▸ AIM OF THE TASK
Repeat the listing exactly. Do not carry over any pictures.

━━━ DATA FOR PROCESSING

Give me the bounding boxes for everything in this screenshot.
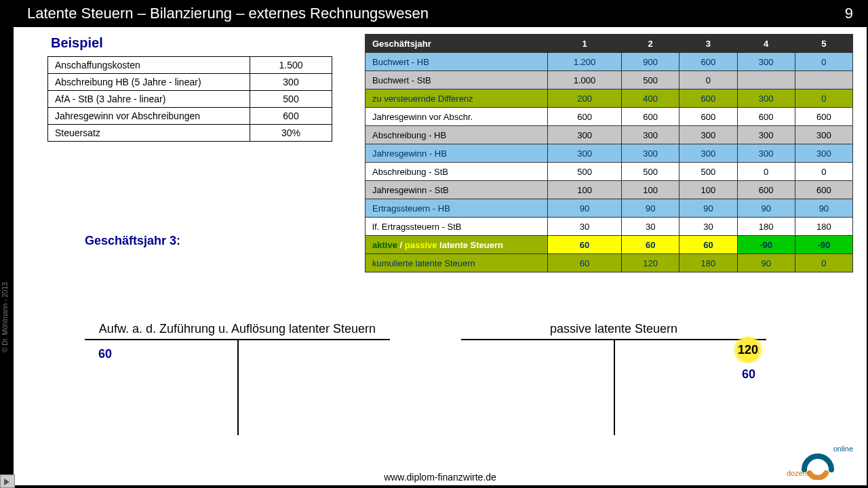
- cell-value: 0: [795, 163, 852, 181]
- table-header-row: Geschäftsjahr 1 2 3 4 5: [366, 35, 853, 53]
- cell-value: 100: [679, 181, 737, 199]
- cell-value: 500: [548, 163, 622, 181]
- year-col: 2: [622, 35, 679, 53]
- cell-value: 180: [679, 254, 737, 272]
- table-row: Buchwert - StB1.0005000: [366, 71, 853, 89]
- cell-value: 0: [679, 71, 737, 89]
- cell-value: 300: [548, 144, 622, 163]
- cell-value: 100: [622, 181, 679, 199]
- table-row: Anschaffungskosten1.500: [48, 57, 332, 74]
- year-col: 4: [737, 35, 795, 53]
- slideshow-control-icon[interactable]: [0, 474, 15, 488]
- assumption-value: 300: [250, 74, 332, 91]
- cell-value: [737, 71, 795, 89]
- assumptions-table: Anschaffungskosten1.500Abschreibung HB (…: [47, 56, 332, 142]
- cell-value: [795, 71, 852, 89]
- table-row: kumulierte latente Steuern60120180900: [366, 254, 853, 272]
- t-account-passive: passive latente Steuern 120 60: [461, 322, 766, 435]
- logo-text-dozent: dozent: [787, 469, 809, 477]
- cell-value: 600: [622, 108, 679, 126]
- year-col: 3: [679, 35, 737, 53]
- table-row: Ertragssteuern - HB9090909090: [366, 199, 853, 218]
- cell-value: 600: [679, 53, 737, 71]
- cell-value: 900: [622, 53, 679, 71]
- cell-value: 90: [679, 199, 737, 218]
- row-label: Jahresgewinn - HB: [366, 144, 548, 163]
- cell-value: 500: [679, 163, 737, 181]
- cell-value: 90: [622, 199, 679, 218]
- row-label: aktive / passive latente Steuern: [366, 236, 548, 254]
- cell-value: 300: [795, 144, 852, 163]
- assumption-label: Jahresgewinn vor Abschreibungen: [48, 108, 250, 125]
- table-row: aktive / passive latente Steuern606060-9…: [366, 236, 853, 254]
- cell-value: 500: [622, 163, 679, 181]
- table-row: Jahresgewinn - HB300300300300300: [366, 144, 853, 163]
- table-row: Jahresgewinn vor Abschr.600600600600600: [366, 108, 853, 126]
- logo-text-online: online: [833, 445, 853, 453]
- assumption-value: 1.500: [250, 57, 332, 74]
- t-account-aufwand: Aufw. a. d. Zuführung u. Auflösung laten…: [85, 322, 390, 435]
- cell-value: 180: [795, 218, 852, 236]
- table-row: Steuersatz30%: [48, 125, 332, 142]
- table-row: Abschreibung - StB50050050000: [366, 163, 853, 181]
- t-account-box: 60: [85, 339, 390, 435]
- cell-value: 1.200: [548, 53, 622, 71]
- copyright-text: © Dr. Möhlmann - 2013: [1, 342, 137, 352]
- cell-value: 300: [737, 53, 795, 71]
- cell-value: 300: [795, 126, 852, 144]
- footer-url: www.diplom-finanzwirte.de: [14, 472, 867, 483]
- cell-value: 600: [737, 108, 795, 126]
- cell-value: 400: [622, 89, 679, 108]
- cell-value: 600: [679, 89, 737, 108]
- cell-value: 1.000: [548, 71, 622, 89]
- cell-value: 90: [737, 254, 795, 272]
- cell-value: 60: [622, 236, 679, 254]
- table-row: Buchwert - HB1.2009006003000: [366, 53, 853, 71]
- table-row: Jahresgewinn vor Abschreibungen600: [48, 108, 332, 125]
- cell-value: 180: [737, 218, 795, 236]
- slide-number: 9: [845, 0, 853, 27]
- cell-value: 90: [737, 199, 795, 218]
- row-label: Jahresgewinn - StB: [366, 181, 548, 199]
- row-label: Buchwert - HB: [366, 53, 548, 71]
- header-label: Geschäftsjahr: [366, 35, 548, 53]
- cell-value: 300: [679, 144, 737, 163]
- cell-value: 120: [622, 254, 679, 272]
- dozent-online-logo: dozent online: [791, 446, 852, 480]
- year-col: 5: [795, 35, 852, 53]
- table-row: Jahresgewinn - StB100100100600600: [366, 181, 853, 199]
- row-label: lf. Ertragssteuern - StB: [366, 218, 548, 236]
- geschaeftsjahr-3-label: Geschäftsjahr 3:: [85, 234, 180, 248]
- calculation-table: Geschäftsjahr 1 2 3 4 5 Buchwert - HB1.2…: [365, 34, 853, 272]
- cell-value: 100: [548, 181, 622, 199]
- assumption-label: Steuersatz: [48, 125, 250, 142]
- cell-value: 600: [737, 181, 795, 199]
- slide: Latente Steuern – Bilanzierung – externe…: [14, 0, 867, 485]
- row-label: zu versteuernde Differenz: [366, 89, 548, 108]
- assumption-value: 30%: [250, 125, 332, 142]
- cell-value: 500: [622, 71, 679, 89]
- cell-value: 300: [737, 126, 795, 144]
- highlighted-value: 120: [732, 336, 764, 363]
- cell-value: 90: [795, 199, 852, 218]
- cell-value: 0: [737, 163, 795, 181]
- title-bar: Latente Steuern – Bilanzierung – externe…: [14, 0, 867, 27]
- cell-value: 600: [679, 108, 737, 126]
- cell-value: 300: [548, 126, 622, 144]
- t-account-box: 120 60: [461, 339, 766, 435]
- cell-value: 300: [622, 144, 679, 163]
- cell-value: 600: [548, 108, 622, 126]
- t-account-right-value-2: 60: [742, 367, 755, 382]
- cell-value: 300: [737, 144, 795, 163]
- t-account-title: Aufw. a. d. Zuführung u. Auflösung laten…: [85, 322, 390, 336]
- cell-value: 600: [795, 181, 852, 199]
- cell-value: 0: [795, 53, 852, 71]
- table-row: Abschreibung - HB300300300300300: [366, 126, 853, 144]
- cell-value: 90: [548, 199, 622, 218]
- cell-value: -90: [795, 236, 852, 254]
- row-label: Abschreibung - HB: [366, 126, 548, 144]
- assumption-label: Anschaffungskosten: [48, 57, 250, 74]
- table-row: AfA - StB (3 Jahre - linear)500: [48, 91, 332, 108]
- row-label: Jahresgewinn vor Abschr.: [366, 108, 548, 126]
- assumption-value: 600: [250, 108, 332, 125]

━━━━━━

▸ YOUR SOLUTION
Give me the bounding boxes for everything in this screenshot.
- cell-value: 0: [795, 163, 852, 181]
- table-header-row: Geschäftsjahr 1 2 3 4 5: [366, 35, 853, 53]
- cell-value: 100: [679, 181, 737, 199]
- cell-value: 500: [548, 163, 622, 181]
- year-col: 2: [622, 35, 679, 53]
- cell-value: 180: [679, 254, 737, 272]
- table-row: Buchwert - StB1.0005000: [366, 71, 853, 89]
- cell-value: 0: [679, 71, 737, 89]
- cell-value: 300: [548, 144, 622, 163]
- cell-value: 100: [622, 181, 679, 199]
- table-row: Anschaffungskosten1.500: [48, 57, 332, 74]
- year-col: 4: [737, 35, 795, 53]
- slideshow-control-icon[interactable]: [0, 474, 15, 488]
- assumption-value: 300: [250, 74, 332, 91]
- cell-value: [737, 71, 795, 89]
- assumptions-table: Anschaffungskosten1.500Abschreibung HB (…: [47, 56, 332, 142]
- cell-value: [795, 71, 852, 89]
- table-row: kumulierte latente Steuern60120180900: [366, 254, 853, 272]
- t-account-passive: passive latente Steuern 120 60: [461, 322, 766, 435]
- logo-text-dozent: dozent: [787, 469, 809, 477]
- cell-value: 600: [622, 108, 679, 126]
- year-col: 3: [679, 35, 737, 53]
- table-row: Ertragssteuern - HB9090909090: [366, 199, 853, 218]
- cell-value: 600: [679, 53, 737, 71]
- cell-value: 900: [622, 53, 679, 71]
- cell-value: 90: [679, 199, 737, 218]
- row-label: Jahresgewinn - HB: [366, 144, 548, 163]
- cell-value: 500: [679, 163, 737, 181]
- cell-value: 90: [622, 199, 679, 218]
- row-label: aktive / passive latente Steuern: [366, 236, 548, 254]
- cell-value: 300: [795, 144, 852, 163]
- assumption-label: Jahresgewinn vor Abschreibungen: [48, 108, 250, 125]
- table-row: aktive / passive latente Steuern606060-9…: [366, 236, 853, 254]
- cell-value: 500: [622, 163, 679, 181]
- table-row: Jahresgewinn - HB300300300300300: [366, 144, 853, 163]
- table-row: Jahresgewinn vor Abschr.600600600600600: [366, 108, 853, 126]
- logo-text-online: online: [833, 445, 853, 453]
- assumption-value: 1.500: [250, 57, 332, 74]
- t-account-aufwand: Aufw. a. d. Zuführung u. Auflösung laten…: [85, 322, 390, 435]
- cell-value: 180: [795, 218, 852, 236]
- table-row: Steuersatz30%: [48, 125, 332, 142]
- table-row: Abschreibung - StB50050050000: [366, 163, 853, 181]
- t-account-box: 60: [85, 339, 390, 435]
- cell-value: 1.200: [548, 53, 622, 71]
- copyright-text: © Dr. Möhlmann - 2013: [1, 342, 137, 352]
- cell-value: 300: [737, 53, 795, 71]
- cell-value: 300: [795, 126, 852, 144]
- footer-url: www.diplom-finanzwirte.de: [14, 472, 867, 483]
- cell-value: 600: [737, 108, 795, 126]
- cell-value: 400: [622, 89, 679, 108]
- cell-value: 600: [679, 89, 737, 108]
- cell-value: 1.000: [548, 71, 622, 89]
- cell-value: 90: [737, 254, 795, 272]
- cell-value: 60: [622, 236, 679, 254]
- table-row: Buchwert - HB1.2009006003000: [366, 53, 853, 71]
- table-row: Jahresgewinn vor Abschreibungen600: [48, 108, 332, 125]
- cell-value: 180: [737, 218, 795, 236]
- slide-number: 9: [845, 0, 853, 27]
- cell-value: 90: [737, 199, 795, 218]
- row-label: Jahresgewinn - StB: [366, 181, 548, 199]
- row-label: Buchwert - HB: [366, 53, 548, 71]
- header-label: Geschäftsjahr: [366, 35, 548, 53]
- cell-value: 300: [679, 144, 737, 163]
- cell-value: 120: [622, 254, 679, 272]
- dozent-online-logo: dozent online: [791, 446, 852, 480]
- year-col: 5: [795, 35, 852, 53]
- table-row: Jahresgewinn - StB100100100600600: [366, 181, 853, 199]
- row-label: lf. Ertragssteuern - StB: [366, 218, 548, 236]
- geschaeftsjahr-3-label: Geschäftsjahr 3:: [85, 234, 180, 248]
- calculation-table: Geschäftsjahr 1 2 3 4 5 Buchwert - HB1.2…: [365, 34, 853, 272]
- cell-value: 100: [548, 181, 622, 199]
- assumption-label: Steuersatz: [48, 125, 250, 142]
- cell-value: 600: [737, 181, 795, 199]
- slide: Latente Steuern – Bilanzierung – externe…: [14, 0, 867, 485]
- row-label: zu versteuernde Differenz: [366, 89, 548, 108]
- assumption-value: 30%: [250, 125, 332, 142]
- cell-value: 500: [622, 71, 679, 89]
- cell-value: 300: [737, 126, 795, 144]
- highlighted-value: 120: [732, 336, 764, 363]
- cell-value: 90: [795, 199, 852, 218]
- cell-value: 0: [737, 163, 795, 181]
- title-bar: Latente Steuern – Bilanzierung – externe…: [14, 0, 867, 27]
- cell-value: 600: [679, 108, 737, 126]
- cell-value: 300: [548, 126, 622, 144]
- t-account-box: 120 60: [461, 339, 766, 435]
- cell-value: 300: [622, 144, 679, 163]
- cell-value: 600: [548, 108, 622, 126]
- t-account-right-value-2: 60: [742, 367, 755, 382]
- cell-value: 300: [737, 144, 795, 163]
- t-account-title: Aufw. a. d. Zuführung u. Auflösung laten…: [85, 322, 390, 336]
- cell-value: 600: [795, 181, 852, 199]
- cell-value: 0: [795, 53, 852, 71]
- table-row: Abschreibung - HB300300300300300: [366, 126, 853, 144]
- cell-value: 90: [548, 199, 622, 218]
- cell-value: -90: [795, 236, 852, 254]
- row-label: Abschreibung - HB: [366, 126, 548, 144]
- assumption-label: Anschaffungskosten: [48, 57, 250, 74]
- table-row: AfA - StB (3 Jahre - linear)500: [48, 91, 332, 108]
- row-label: Jahresgewinn vor Abschr.: [366, 108, 548, 126]
- assumption-value: 600: [250, 108, 332, 125]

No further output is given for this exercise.